Start of ENTRIES PROVIDED
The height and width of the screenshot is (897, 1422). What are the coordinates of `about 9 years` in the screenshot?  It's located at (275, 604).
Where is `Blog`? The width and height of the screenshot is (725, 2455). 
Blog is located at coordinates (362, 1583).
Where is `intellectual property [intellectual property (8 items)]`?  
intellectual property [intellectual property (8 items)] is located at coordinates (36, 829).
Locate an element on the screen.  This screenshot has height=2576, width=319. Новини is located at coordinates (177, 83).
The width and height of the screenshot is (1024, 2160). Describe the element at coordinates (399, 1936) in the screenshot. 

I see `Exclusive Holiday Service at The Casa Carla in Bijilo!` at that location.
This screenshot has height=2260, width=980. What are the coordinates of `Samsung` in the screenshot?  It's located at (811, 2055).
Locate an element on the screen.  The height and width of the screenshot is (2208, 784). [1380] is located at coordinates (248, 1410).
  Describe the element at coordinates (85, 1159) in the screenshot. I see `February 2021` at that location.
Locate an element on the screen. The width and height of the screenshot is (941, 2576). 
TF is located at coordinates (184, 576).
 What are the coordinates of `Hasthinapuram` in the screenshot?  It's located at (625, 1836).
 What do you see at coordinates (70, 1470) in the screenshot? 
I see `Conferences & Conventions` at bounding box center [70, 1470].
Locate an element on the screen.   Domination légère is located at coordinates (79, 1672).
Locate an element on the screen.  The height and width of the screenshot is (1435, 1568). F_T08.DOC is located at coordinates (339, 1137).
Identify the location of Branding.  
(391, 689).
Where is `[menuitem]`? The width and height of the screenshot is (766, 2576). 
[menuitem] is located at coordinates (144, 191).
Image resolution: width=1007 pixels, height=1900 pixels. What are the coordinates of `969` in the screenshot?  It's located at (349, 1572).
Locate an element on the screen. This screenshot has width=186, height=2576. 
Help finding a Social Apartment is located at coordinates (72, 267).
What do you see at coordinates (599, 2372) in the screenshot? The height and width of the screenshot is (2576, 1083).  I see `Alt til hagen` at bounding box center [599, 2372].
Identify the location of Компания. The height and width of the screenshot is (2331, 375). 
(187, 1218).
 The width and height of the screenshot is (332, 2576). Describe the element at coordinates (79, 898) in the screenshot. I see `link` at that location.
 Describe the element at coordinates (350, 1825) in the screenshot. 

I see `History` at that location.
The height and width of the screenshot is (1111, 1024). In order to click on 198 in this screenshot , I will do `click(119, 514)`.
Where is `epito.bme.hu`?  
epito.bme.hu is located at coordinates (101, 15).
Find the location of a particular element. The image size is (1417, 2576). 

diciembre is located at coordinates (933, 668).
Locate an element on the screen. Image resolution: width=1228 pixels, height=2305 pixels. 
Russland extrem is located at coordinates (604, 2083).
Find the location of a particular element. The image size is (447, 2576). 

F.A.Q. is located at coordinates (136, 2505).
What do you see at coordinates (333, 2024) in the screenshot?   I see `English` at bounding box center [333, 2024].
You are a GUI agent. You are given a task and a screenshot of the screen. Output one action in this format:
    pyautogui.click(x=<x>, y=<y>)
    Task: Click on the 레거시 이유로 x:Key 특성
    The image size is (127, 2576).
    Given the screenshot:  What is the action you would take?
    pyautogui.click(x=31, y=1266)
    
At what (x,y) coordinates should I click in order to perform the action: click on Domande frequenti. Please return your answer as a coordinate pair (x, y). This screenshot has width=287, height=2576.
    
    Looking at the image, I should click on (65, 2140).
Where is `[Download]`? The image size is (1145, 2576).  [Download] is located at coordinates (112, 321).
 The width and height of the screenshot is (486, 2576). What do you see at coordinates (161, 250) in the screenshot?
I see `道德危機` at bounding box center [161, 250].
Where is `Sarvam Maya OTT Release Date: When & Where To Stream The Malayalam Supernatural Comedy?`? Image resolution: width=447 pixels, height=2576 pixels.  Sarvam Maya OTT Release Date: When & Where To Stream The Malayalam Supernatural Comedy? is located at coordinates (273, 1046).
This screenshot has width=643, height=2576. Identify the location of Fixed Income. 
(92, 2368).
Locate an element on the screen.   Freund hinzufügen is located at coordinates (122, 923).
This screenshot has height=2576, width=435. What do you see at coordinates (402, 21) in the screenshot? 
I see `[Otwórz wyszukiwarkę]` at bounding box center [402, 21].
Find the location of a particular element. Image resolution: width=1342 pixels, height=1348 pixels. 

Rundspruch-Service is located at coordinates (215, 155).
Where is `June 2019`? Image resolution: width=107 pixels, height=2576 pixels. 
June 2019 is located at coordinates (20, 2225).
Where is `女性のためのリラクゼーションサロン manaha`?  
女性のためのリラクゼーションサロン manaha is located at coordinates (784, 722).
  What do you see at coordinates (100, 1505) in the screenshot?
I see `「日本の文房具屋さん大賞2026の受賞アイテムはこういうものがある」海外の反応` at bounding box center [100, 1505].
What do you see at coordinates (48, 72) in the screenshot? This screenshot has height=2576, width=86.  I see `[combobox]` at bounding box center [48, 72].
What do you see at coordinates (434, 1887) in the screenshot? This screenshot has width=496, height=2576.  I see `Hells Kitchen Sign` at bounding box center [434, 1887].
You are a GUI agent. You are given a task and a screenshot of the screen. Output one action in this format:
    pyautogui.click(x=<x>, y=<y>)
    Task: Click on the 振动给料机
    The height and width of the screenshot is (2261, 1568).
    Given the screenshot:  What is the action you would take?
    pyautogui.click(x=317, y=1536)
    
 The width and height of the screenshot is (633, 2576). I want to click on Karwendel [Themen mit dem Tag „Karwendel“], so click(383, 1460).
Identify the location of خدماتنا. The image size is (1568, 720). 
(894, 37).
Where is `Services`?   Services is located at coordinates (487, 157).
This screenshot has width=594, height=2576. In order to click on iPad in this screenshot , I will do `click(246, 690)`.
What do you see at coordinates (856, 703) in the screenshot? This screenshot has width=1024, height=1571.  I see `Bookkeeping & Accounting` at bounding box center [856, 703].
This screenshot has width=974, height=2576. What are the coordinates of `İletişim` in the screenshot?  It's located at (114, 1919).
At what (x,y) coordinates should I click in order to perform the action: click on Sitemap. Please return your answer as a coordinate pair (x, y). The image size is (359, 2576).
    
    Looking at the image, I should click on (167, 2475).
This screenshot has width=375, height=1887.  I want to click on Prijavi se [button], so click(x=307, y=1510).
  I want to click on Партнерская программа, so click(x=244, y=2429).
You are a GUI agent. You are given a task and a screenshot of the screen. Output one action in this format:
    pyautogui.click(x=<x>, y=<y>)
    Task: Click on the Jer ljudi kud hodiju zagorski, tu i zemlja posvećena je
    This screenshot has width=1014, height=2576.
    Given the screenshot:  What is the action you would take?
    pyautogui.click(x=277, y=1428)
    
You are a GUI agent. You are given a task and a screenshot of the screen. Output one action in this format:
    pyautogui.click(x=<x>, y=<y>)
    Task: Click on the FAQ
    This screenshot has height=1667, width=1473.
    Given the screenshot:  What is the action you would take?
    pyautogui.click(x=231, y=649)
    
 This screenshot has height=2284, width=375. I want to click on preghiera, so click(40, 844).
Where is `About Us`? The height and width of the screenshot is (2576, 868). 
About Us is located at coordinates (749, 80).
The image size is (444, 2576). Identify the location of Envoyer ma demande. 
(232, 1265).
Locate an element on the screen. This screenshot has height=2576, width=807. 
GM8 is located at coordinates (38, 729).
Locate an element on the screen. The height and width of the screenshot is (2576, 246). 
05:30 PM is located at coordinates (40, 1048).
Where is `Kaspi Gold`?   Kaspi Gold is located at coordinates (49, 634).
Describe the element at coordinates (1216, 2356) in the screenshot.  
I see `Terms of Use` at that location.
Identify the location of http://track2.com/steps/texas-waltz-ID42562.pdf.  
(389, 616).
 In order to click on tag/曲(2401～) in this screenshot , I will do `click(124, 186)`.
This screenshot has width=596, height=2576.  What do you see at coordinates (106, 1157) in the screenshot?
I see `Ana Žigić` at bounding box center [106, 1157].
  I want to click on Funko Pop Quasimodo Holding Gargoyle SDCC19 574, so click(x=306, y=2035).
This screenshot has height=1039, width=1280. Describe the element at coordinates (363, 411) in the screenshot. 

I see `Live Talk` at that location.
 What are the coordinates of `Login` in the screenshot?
End of ENTRIES PROVIDED
» WHAT TO PRODUCE: Take the entries above and return only the lines from the one with "Find the location of a particular element. Image" to the one with "What do you see at coordinates (434, 1887)", both included, unchanged.

» YOUR SOLUTION:
Find the location of a particular element. Image resolution: width=1342 pixels, height=1348 pixels. 

Rundspruch-Service is located at coordinates (215, 155).
Where is `June 2019`? Image resolution: width=107 pixels, height=2576 pixels. 
June 2019 is located at coordinates (20, 2225).
Where is `女性のためのリラクゼーションサロン manaha`?  
女性のためのリラクゼーションサロン manaha is located at coordinates (784, 722).
  What do you see at coordinates (100, 1505) in the screenshot?
I see `「日本の文房具屋さん大賞2026の受賞アイテムはこういうものがある」海外の反応` at bounding box center [100, 1505].
What do you see at coordinates (48, 72) in the screenshot? This screenshot has height=2576, width=86.  I see `[combobox]` at bounding box center [48, 72].
What do you see at coordinates (434, 1887) in the screenshot? This screenshot has width=496, height=2576.  I see `Hells Kitchen Sign` at bounding box center [434, 1887].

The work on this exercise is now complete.